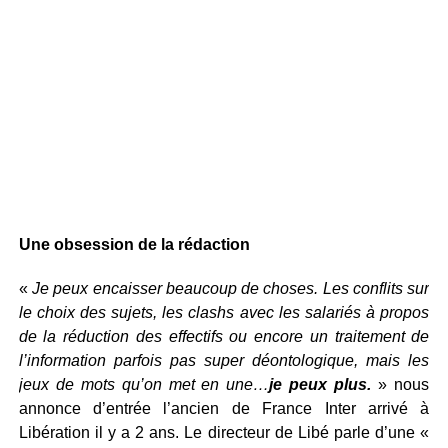
Une obsession de la rédaction
«
Je peux encaisser beaucoup de choses. Les conflits sur
le choix des sujets, les clashs avec les salariés à propos
de la réduction des effectifs ou encore un traitement de
l’information parfois pas super déontologique, mais les
jeux de mots qu’on met en une…
je peux plus.
» nous
annonce d’entrée l’ancien de France Inter arrivé à
Libération il y a 2 ans. Le directeur de Libé parle d’une «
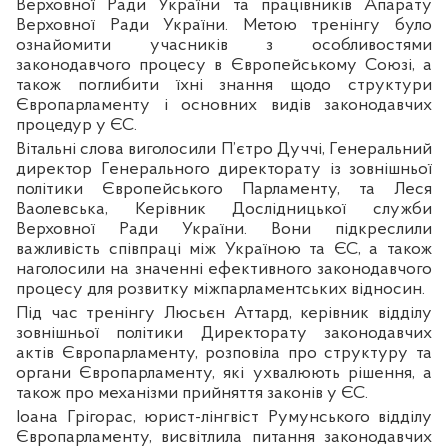
Верховної Ради України та працівників Апарату
Верховної Ради України. Метою тренінгу було
ознайомити учасників з особливостями
законодавчого процесу в Європейському Союзі, а
також поглибити їхні знання щодо структури
Європарламенту і основних видів законодавчих
процедур у ЄС.
Вітальні слова виголосили П’єтро Дуччі, Генеральний
директор Генерального директорату із зовнішньої
політики Європейського Парламенту, та Леся
Ваолевська, Керівник Дослідницької служби
Верховної Ради України. Вони підкреслили
важливість співпраці між Україною та ЄС, а також
наголосили на значенні ефективного законодавчого
процесу для розвитку міжпарламентських відносин.
Під час тренінгу Люсьєн Аттард, керівник відділу
зо
внішньої політики Директорату законодавчих
актів Європарламенту, розповіла про структуру та
органи Європарламенту, які ухвалюють рішення, а
також про механізми прийняття законів у ЄС.
Іоана Грігорас, юрист-лінгвіст Румунського відділу
Європарламенту, висвітлила питання законодавчих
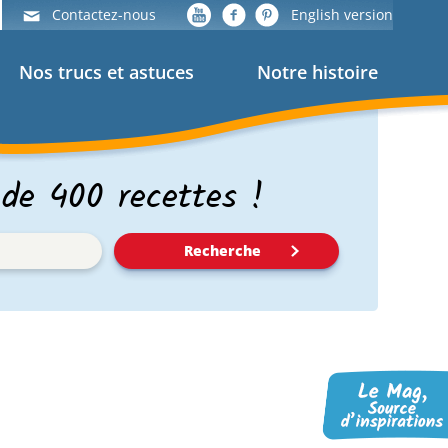
Contactez-nous
English version
Nos trucs et astuces
Notre histoire
 de 400 recettes !
Recherche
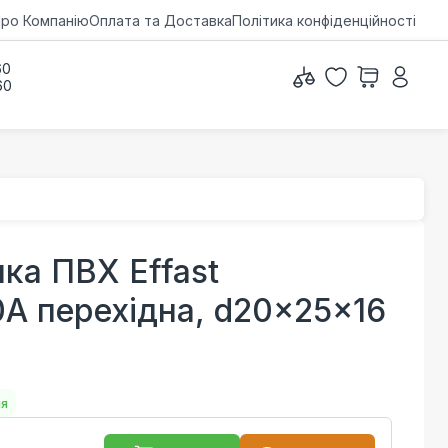
ро Компанію
Оплата та Доставка
Політика конфіденційності
60
60
ка ПВХ Effast
 перехідна, d20x25x16
ня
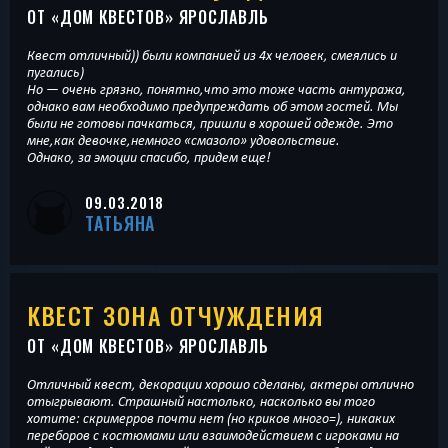
ОТ «
ДОМ КВЕСТОВ
» ЯРОСЛАВЛЬ
Квест отличный)) были компанией из 4х человек, смеялись и
пугались)
Но — очень грязно, понятно,что это тоже часть антуража,
однако вам необходимо предупреждать об этом гостей. Мы
были не готовы пачкаться, пришли в хорошей одежде. Это
мне,как девочке,немного «смазоло» удовольствие.
Однако, за эмоции спасибо, придем еще!
09.03.2018
ТАТЬЯНА
КВЕСТ ЗОНА ОТЧУЖДЕНИЯ
ОТ «
ДОМ КВЕСТОВ
» ЯРОСЛАВЛЬ
Отличный квест, декорации хорошо сделаны, актеры отлично
отыгрывают. Страшный настолько, насколько вы того
хотите: скримерров почти нет (но криков много=), никаких
переборов с костюмами или взаимодействием с игроками на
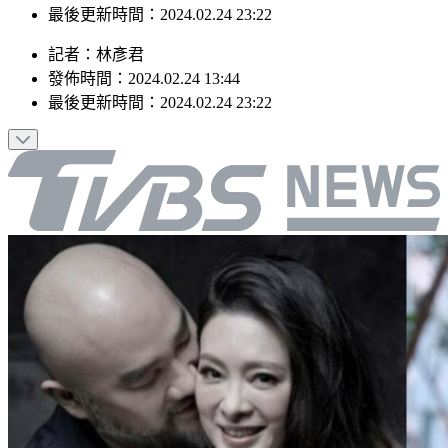
最後更新時間：2024.02.24 23:22
記者
：
林彥君
發佈時間：
2024.02.24 13:44
最後更新時間：
2024.02.24 23:22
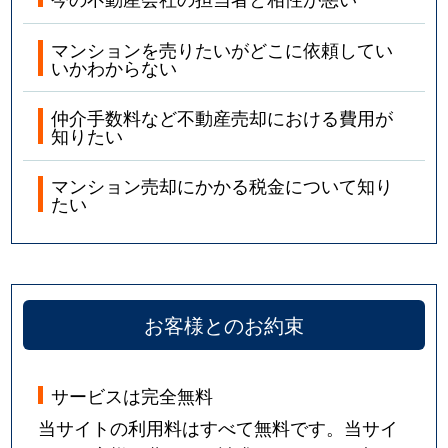
マンションを売りたいがどこに依頼してい
いかわからない
仲介手数料など不動産売却における費用が
知りたい
マンション売却にかかる税金について知り
たい
お客様とのお約束
サービスは完全無料
当サイトの利用料はすべて無料です。当サイ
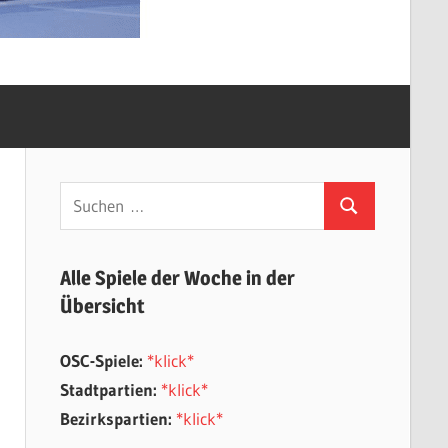
Suchen
Suchen
nach:
Alle Spiele der Woche in der
Übersicht
OSC-Spiele:
*klick*
Stadtpartien:
*klick*
Bezirkspartien:
*klick*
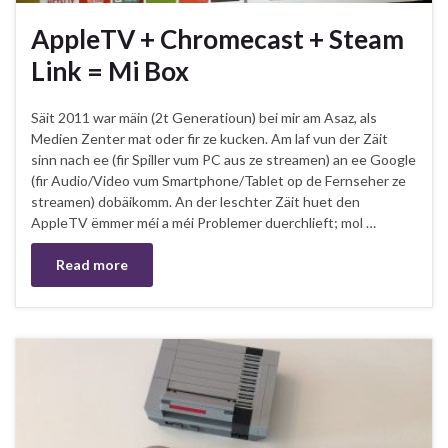
AppleTV + Chromecast + Steam
Link = Mi Box
Säit 2011 war mäin (2t Generatioun) bei mir am Asaz, als
Medien Zenter mat oder fir ze kucken. Am laf vun der Zäit
sinn nach ee (fir Spiller vum PC aus ze streamen) an ee Google
(fir Audio/Video vum Smartphone/Tablet op de Fernseher ze
streamen) dobäikomm. An der leschter Zäit huet den
AppleTV ëmmer méi a méi Problemer duerchlieft; mol …
Read more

──────────

== EXERCISE AIM ==
Copy exactly, and only, the lines from the first line of the material through the line that contains "Верховної Ради України. Метою тренінгу було", both ends kept; no pictures.

== SOLUTION ==
Une obsession de la rédaction
«
Je peux encaisser beaucoup de choses. Les conflits sur
le choix des sujets, les clashs avec les salariés à propos
de la réduction des effectifs ou encore un traitement de
l’information parfois pas super déontologique, mais les
jeux de mots qu’on met en une…
je peux plus.
» nous
annonce d’entrée l’ancien de France Inter arrivé à
Libération il y a 2 ans. Le directeur de Libé parle d’une «
Верховної Ради України та працівників Апарату
Верховної Ради України. Метою тренінгу було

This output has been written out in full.